Changes made by RBI in both the method and approach of monitoring


- Earlier RBI was focusing only on banks, now focus on all financial intermediaries as well

RBI has increased supervision of banks and financial institutions and tightened the entire system. It is a continuous process. RBI has changed both the method and approach of monitoring. The matter is not limited to statistics alone, the RBI is now also looking into the business nature of banks and reprimanding banks if necessary. Not only this, RBI is also taking banks into confidence. Reserve Bank Governor Shaktikanta Das said this process is based on 'consultation'.

A few things have become clear. RBI always issues circulars almost daily to weed out disreputable bankers. But not so now. RBI is taking great care. Earlier, when a bank earned high interest income from customers and showed its balance sheet free of non-performing assets (NPAs), the Reserve Bank appreciated it. This is not happening now, RBI has become alert and is coming to a conclusion only after examining all the data.

The purpose of monitoring is to protect depositors and consumers, stabilize the financial sector and ensure availability of funds for economic growth. RBI has not changed the target of monitoring but it has certainly changed its methodology. Earlier, in most cases, RBI representatives used to visit banks to assess the situation. This changed five years ago and now there is more analysis of data from different sources. In a way, the monitoring process has become balanced. The Reserve Bank is paying more attention to cross-checking data for different periods.

Along with this, the process of visiting banks and financial institutions by representatives of the banking regulator is also underway to look into sensitive topics. Earlier, RBI used to conduct transaction testing of loan accounts but after the creation of new monitoring framework, the scope of its transaction testing reduced. The Spark framework became focused on risk-based assessment or RBS.

RBS is a complex model. In the first phase of its launch, 28 banks were brought into its fold from FY2013. This includes a comprehensive review of current and future risks faced by banks. This helped the central bank to take necessary steps in time.

After the advent of RBS, the CAMELs (Capital Adequacy, Asset Quality, Management, Earnings, Liquidity and Systems and Controls) systems became obsolete.
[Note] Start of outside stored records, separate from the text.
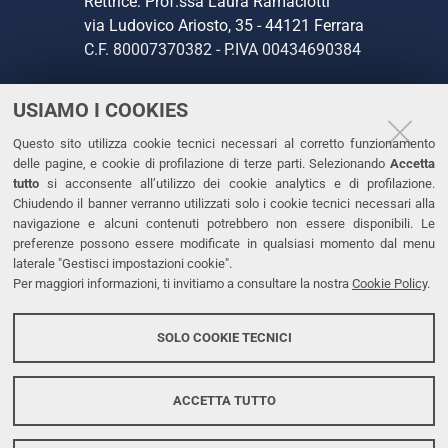
Rettrice: Prof.ssa Laura Ramaciotti
via Ludovico Ariosto, 35 - 44121 Ferrara
C.F. 80007370382 - P.IVA 00434690384
USIAMO I COOKIES
CONTATTI
Questo sito utilizza cookie tecnici necessari al corretto funzionamento
Tel. +39 0532 293111
delle pagine, e cookie di profilazione di terze parti. Selezionando
Accetta
Fax. +39 0532 293031
tutto
si acconsente all’utilizzo dei cookie analytics e di profilazione.
PEC
Chiudendo il banner verranno utilizzati solo i cookie tecnici necessari alla
navigazione e alcuni contenuti potrebbero non essere disponibili. Le
preferenze possono essere modificate in qualsiasi momento dal menu
LINKS
laterale "Gestisci impostazioni cookie".
Per maggiori informazioni, ti invitiamo a consultare la nostra
Cookie Policy
.
Accessibilità
Dichiarazione di accessibilità
SOLO COOKIE TECNICI
Protezione dati personali
Cookies
ACCETTA TUTTO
This system was compliance oriented and focused more on transaction testing. Under this system, banks were divided into two groups - Indian and foreign. This classification has changed in RBS. Banks are now classified into groups based on their structure, nature of business and risks.

RBI is mostly focusing on RBI on-site inspection. This trend has changed in the last few years. With the shift from on-site to off-site monitoring, transaction testing has become more subjective and sample-based. This process continues throughout the year.

The new monitoring trend is based on the Central Repository of Information on Large Credits established in 2014. Before the Central Repository of Information on Large Credits, bad loan data was not available in one place. After this framework is prepared, banks provide information related to loans of Rs 5 crore or more per month. Data for NPA loans is provided on a weekly basis.

Keeping in view the possibility of loan accounts turning into NPAs, banks need to classify loans at various levels into Special Mention Accounts. RBI and banks (but not rating agencies) can access this data. This helps the banking system to access payment records of individual borrowers.

So far, regulatory initiatives have been outcome-based. RBI used to take action only when the issue of bad loans came up. But now the banking regulator has started looking at the symptoms from the beginning and getting to the root cause of the problem. Now the consistency in the monitoring system has also increased. Earlier RBI focused only on banks and paid little attention to non-banking financial companies. Most of the urban co-operative banks were not under the purview of RBI. But now RBI is also focusing on all financial intermediaries. In short, the entire structure of the monitoring system has changed from unit based to activity based.